A Haskell one-liner:

(toListOf $ responseBody . to (decodeUtf8with lenientDecode) . html . allAttribute (folded . only "recentcomments") . children) <$> (get "https://fakenous.net")
Collapse
yujiri8 profile image
Ryan Westlund Author

Can you give some context for this? When I plug it in, even with all the imports I used, almost everything in there is undefined.

I'm ready with the full version that does the saving and emailing me for all three languages, but I'm holding off on posting now because I don't want to finalize if the Haskell can be improved by that much.

Collapse
smunix profile image
Providence Salumu

Apologies, I should have thought of this earlier. Anyway, adding more details:

-- file : Main.hs
{-# LANGUAGE OverloadedStrings #-}

module Main where

import Control.Lens (to, only, toListOf, folded)
import Data.Text.Encoding.Error (lenientDecode)
import Data.Text.Lazy.Encoding (decodeUtf8With)
import Network.Wreq (responseBody, get)
import Text.Taggy.Lens (html, children, allAttributed)
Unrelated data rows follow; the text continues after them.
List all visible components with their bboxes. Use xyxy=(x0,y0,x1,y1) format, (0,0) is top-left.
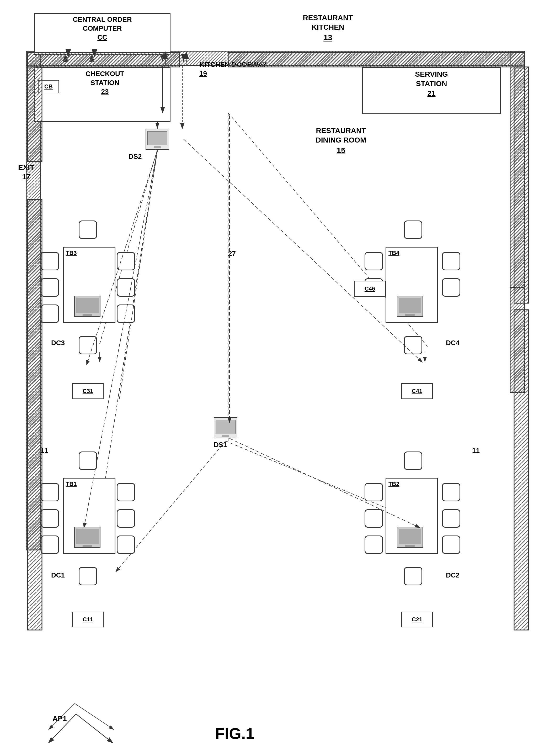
tb1-table: TB1 xyxy=(63,478,116,554)
chair-tb1-right-bot xyxy=(117,535,135,554)
chair-tb1-right-mid xyxy=(117,509,135,528)
dc1-label: DC1 xyxy=(51,571,65,580)
chair-tb2-top xyxy=(404,451,422,470)
tb2-table: TB2 xyxy=(386,478,438,554)
num-11-right-label: 11 xyxy=(472,446,480,455)
svg-line-43 xyxy=(76,714,113,743)
chair-tb2-left-bot xyxy=(365,535,383,554)
num-11-left-label: 11 xyxy=(41,446,48,455)
svg-line-38 xyxy=(119,151,157,399)
c46-box: C46 xyxy=(354,281,386,296)
chair-tb3-left-top xyxy=(41,252,59,270)
ap1-label: AP1 xyxy=(52,714,67,723)
chair-tb1-bot xyxy=(79,567,97,585)
chair-tb1-left-bot xyxy=(41,535,59,554)
exit-label: EXIT17 xyxy=(13,163,39,182)
chair-tb3-bot xyxy=(79,336,97,354)
c41-box: C41 xyxy=(401,383,433,399)
svg-line-8 xyxy=(100,150,157,515)
fig-label: FIG.1 xyxy=(215,724,254,743)
chair-tb2-right-top xyxy=(442,483,460,502)
dc4-label: DC4 xyxy=(446,339,460,348)
chair-tb2-left-top xyxy=(365,483,383,502)
chair-tb1-left-mid xyxy=(41,509,59,528)
ds2-label: DS2 xyxy=(129,152,142,161)
dc3-label: DC3 xyxy=(51,339,65,348)
ds1-terminal xyxy=(214,417,238,438)
central-order-computer-label: CENTRAL ORDERCOMPUTERCC xyxy=(38,15,167,42)
dc2-label: DC2 xyxy=(446,571,460,580)
serving-station-label: SERVINGSTATION21 xyxy=(365,70,498,98)
svg-rect-3 xyxy=(510,287,524,392)
num-27-label: 27 xyxy=(228,249,236,258)
chair-tb2-bot xyxy=(404,567,422,585)
chair-tb1-left-top xyxy=(41,483,59,502)
diagram: CENTRAL ORDERCOMPUTERCC RESTAURANTKITCHE… xyxy=(0,0,555,756)
chair-tb1-right-top xyxy=(117,483,135,502)
chair-tb2-left-mid xyxy=(365,509,383,528)
chair-tb2-right-bot xyxy=(442,535,460,554)
chair-tb4-left-top xyxy=(365,252,383,270)
c31-box: C31 xyxy=(72,383,103,399)
chair-tb3-left-bot xyxy=(41,305,59,323)
cb-box: CB xyxy=(38,80,59,93)
svg-rect-1 xyxy=(26,51,41,550)
svg-line-9 xyxy=(118,150,157,399)
chair-tb4-top xyxy=(404,221,422,239)
checkout-station-label: CHECKOUTSTATION23 xyxy=(52,70,157,96)
ds2-terminal xyxy=(145,129,169,150)
dining-room-label: RESTAURANTDINING ROOM15 xyxy=(275,126,407,155)
ds1-label: DS1 xyxy=(214,440,227,449)
c11-box: C11 xyxy=(72,612,103,627)
kitchen-doorway-label: KITCHEN DOORWAY19 xyxy=(199,61,283,78)
svg-rect-2 xyxy=(510,51,524,287)
chair-tb3-top xyxy=(79,221,97,239)
chair-tb4-bot xyxy=(404,336,422,354)
restaurant-kitchen-label: RESTAURANTKITCHEN13 xyxy=(275,13,380,43)
svg-line-20 xyxy=(75,704,114,730)
chair-tb1-top xyxy=(79,451,97,470)
tb4-table: TB4 xyxy=(386,247,438,323)
chair-tb3-right-mid xyxy=(117,278,135,296)
c21-box: C21 xyxy=(401,612,433,627)
tb3-table: TB3 xyxy=(63,247,116,323)
svg-rect-31 xyxy=(514,310,528,630)
chair-tb3-left-mid xyxy=(41,278,59,296)
svg-rect-29 xyxy=(28,199,42,630)
chair-tb4-right-mid xyxy=(442,278,460,296)
chair-tb3-right-top xyxy=(117,252,135,270)
svg-rect-30 xyxy=(514,67,528,303)
chair-tb3-right-bot xyxy=(117,305,135,323)
chair-tb2-right-mid xyxy=(442,509,460,528)
chair-tb4-right-top xyxy=(442,252,460,270)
main = (toListOf $ responseBody . to (decodeUtf8With lenientDecode) . html . allAttributed (folded . only "recentcomments") . children) <$> (get "https://fakenous.net") >>= print 

The dependencies can be put in a dev-to.cabal file:

-- dev-to.cabal
cabal-version:       2.4
name:                dev-to
version:             0.1.0.0
license-file:        LICENSE
author:              Providence Salumu
maintainer:          Providence <dot> Salumu <at> smunix <dot> com
extra-source-files:  CHANGELOG.md

executable dev-to
  main-is:             Main.hs
  build-depends:       base ^>=4.13.0.0
                     , lens
                     , bytestring
                     , http-client
                     , text
                     , taggy
                     , taggy-lens
                     , wreq
  default-language:    Haskell2010

Doing the saving and emailing you would be a simpler addition.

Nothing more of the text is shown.